The head of the UN agency for Palestinian refugees (UNRWA) said Ramadan comes in Gaza at at a time when “extreme hunger spreads, displacement continues, and fear and anxiety prevail.”
“This month should bring a ceasefire for those who have suffered the most,” Philippe Lazzarini wrote in an X post.
Diab al-Zaza, a 77-year-old Gaza resident, told the Middle East Eye (MEE) news portal that the Palestinians are living in conditions “worse than the Nakba (Catastrophe).”
He was referring to the ethnic cleansing of Palestinian natives by the apartheid Israeli regime in 1948.
“I have been through many hardships, but in all my life I have never lived more difficult days than these because of hunger, thirst, loss and separation,” he said.
“Ramadan this year will be sad because the war has not left us anything. They [Israeli army] destroyed the mosques; they even destroyed the Al-Omari Mosque, which was more than 1,400 years old.”
Fatima Madoukh, a mother of six children, said she does not feel ready for Ramadan.
“Although it is a month of goodness and blessings, I and my family are all hungry.
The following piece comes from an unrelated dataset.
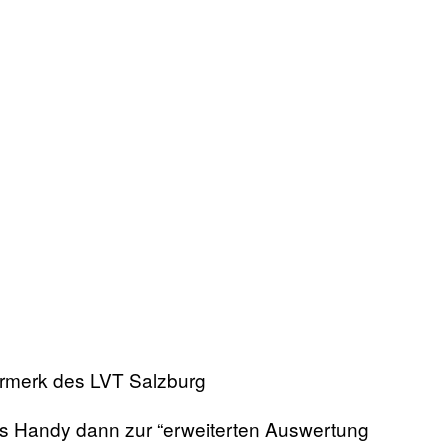
rmerk des LVT Salzburg
s Handy dann zur “erweiterten Auswertung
I never used to work before the war, but now, all my children and I work because of this situation,” she said.
Madoukh also noted that she was forced to mix flour with barley, wheat, corn and bird seed to feed her children, one of whom has heart problems.
On Monday, Israeli warplanes bombed a home in the Sabra neighbourhood of Gaza City, killing at least 16 people and injuring dozens more.
Most of those killed were women and children, the Wafa news agency reports.
Meanwhile, mediators Egypt, Qatar and the United States, failed to broker a pre-Ramadan ceasefire between Israel and the Palestinian Hamas resistance group.
Hamas leader Ismail Haniyeh said on Sunday that the truce talks had failed because Israel “evaded giving clear guarantees regarding the ceasefire, the withdrawal of its forces or the guarantees for the return of the displaced Gazans.”
Citing sources, Qatari newspaper Al-Araby Al-Jadeed reported that the head of the US Central Intelligence Agency (CIA) had recently made a secret trip to Egypt.
During this trip, the report said, William Burns had discussed the possibility of a two- to four-day Gaza humanitarian ceasefire at the beginning of Ramadan.
Israel waged its brutal US-backed war on Gaza on October 7 after Hamas carried out its historic operation against the occupying regime in retaliation for its intensified atrocities against the Palestinian people.
So far, the Tel Aviv regime has killed at least 31,045 Palestinians, mostly women and children, and injured 72,654 others.